● What you should do: Return exactly the final stretch of the records below, opening with the line that contains "(קולית, בת 20, כתבה ב-03/08/26" and closing with the last line.

● Dataset entries:
--------

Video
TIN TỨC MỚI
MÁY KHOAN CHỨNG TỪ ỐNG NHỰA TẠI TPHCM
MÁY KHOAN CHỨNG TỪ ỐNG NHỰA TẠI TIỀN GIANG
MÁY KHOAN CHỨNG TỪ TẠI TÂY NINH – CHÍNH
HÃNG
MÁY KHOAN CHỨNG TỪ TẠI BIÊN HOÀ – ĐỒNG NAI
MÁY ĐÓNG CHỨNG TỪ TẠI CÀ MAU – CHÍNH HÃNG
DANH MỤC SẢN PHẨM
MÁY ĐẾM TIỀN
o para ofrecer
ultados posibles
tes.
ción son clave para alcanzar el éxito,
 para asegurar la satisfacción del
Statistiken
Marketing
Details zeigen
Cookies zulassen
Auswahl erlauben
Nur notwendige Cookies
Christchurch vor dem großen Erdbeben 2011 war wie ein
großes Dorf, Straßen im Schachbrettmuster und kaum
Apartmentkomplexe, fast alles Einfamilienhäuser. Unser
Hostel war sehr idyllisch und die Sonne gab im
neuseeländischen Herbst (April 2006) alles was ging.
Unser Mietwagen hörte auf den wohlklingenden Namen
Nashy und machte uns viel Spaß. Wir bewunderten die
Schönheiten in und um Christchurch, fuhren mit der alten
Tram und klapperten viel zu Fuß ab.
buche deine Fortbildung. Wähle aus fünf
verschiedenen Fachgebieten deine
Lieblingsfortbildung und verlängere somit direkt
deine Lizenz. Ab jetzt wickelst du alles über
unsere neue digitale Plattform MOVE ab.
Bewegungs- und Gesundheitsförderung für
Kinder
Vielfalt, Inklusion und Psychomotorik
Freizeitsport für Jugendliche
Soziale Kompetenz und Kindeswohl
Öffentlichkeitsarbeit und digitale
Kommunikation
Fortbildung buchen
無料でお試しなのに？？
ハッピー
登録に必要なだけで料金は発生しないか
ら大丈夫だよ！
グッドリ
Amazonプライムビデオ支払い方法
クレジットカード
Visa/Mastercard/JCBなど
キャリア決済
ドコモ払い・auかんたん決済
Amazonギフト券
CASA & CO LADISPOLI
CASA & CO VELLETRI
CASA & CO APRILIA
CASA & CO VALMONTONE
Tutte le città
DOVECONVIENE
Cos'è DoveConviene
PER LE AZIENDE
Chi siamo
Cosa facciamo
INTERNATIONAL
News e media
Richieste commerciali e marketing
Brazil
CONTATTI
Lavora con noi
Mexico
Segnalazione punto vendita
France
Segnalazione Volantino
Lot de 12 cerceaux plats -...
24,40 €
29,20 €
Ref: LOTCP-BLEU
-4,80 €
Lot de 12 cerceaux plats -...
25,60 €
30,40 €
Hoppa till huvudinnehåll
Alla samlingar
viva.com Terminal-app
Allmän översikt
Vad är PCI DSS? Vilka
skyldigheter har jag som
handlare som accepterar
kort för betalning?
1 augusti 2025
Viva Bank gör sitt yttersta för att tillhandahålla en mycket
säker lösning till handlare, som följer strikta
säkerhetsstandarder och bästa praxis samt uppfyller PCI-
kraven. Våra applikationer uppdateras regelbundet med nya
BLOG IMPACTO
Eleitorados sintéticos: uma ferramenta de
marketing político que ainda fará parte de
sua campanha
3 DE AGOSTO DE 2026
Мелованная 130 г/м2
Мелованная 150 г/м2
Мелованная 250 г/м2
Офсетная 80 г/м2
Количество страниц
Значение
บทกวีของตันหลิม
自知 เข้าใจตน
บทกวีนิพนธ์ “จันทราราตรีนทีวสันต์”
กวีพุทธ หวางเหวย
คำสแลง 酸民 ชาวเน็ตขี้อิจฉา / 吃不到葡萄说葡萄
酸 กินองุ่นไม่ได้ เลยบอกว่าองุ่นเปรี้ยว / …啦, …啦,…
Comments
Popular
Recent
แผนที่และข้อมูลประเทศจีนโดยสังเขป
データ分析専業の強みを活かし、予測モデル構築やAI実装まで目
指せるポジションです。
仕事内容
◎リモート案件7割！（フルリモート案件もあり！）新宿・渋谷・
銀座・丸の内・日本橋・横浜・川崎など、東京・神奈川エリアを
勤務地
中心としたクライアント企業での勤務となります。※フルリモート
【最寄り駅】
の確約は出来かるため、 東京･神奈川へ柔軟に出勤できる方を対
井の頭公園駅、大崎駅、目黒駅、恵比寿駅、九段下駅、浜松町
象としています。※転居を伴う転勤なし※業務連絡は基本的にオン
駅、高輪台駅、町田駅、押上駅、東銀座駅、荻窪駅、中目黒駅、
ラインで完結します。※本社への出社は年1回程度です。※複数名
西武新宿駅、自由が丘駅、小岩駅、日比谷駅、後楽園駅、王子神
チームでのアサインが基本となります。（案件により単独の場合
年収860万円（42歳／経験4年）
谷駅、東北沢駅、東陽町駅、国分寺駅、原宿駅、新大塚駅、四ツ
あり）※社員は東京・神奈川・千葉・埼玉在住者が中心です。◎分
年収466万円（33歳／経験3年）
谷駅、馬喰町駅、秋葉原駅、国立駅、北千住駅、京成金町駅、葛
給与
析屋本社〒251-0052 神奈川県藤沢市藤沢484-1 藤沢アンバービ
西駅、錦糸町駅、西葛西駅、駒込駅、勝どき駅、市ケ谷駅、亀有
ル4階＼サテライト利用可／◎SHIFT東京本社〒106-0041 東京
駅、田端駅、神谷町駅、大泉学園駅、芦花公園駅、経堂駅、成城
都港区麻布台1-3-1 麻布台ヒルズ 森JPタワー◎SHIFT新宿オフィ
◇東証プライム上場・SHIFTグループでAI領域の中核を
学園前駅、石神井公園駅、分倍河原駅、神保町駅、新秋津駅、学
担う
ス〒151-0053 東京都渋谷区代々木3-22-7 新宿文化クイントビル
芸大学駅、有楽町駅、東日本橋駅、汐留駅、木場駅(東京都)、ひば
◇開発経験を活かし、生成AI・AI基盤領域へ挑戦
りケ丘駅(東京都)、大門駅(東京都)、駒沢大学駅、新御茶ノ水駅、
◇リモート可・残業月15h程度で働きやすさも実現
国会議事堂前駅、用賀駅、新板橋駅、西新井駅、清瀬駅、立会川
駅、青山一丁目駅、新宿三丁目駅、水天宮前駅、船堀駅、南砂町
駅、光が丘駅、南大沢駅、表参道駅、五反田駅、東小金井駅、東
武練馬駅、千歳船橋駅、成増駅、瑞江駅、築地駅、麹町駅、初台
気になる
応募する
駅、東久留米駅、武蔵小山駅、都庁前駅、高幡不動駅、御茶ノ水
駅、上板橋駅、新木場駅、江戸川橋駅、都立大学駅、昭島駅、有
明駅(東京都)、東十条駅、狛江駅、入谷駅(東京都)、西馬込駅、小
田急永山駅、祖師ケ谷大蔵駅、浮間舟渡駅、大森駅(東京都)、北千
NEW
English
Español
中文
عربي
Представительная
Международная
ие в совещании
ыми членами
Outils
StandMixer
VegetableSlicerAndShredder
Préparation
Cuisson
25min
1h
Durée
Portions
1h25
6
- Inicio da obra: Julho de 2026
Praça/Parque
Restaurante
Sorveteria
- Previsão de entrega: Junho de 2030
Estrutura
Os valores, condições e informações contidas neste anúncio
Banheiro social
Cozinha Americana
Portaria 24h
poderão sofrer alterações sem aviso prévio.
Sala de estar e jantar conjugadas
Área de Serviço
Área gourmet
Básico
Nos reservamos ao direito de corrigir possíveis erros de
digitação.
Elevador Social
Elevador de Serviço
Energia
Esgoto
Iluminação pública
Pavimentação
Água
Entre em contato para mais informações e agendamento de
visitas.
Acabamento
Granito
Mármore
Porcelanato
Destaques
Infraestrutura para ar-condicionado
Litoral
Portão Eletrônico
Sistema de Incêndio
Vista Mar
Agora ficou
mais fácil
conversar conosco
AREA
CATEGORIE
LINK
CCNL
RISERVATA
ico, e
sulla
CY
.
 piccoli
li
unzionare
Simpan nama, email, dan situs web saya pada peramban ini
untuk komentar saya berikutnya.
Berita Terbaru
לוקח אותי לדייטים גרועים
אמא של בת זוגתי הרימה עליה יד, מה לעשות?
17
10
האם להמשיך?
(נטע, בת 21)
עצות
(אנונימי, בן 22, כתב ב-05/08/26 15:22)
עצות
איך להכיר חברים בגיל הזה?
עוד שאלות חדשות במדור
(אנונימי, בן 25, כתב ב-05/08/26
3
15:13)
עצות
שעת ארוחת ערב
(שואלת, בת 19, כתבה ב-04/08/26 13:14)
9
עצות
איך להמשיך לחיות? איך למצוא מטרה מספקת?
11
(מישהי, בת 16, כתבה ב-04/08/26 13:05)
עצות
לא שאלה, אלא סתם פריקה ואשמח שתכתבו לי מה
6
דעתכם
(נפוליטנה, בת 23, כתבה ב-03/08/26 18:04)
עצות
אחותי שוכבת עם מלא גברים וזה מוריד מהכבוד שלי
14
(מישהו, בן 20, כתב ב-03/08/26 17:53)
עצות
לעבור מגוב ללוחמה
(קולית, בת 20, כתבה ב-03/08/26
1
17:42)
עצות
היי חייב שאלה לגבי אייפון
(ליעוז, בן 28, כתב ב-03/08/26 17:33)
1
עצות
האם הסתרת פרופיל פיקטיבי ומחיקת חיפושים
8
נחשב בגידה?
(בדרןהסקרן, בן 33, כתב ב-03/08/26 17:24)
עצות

--------

● Answer box:
(קולית, בת 20, כתבה ב-03/08/26
1
17:42)
עצות
היי חייב שאלה לגבי אייפון
(ליעוז, בן 28, כתב ב-03/08/26 17:33)
1
עצות
האם הסתרת פרופיל פיקטיבי ומחיקת חיפושים
8
נחשב בגידה?
(בדרןהסקרן, בן 33, כתב ב-03/08/26 17:24)
עצות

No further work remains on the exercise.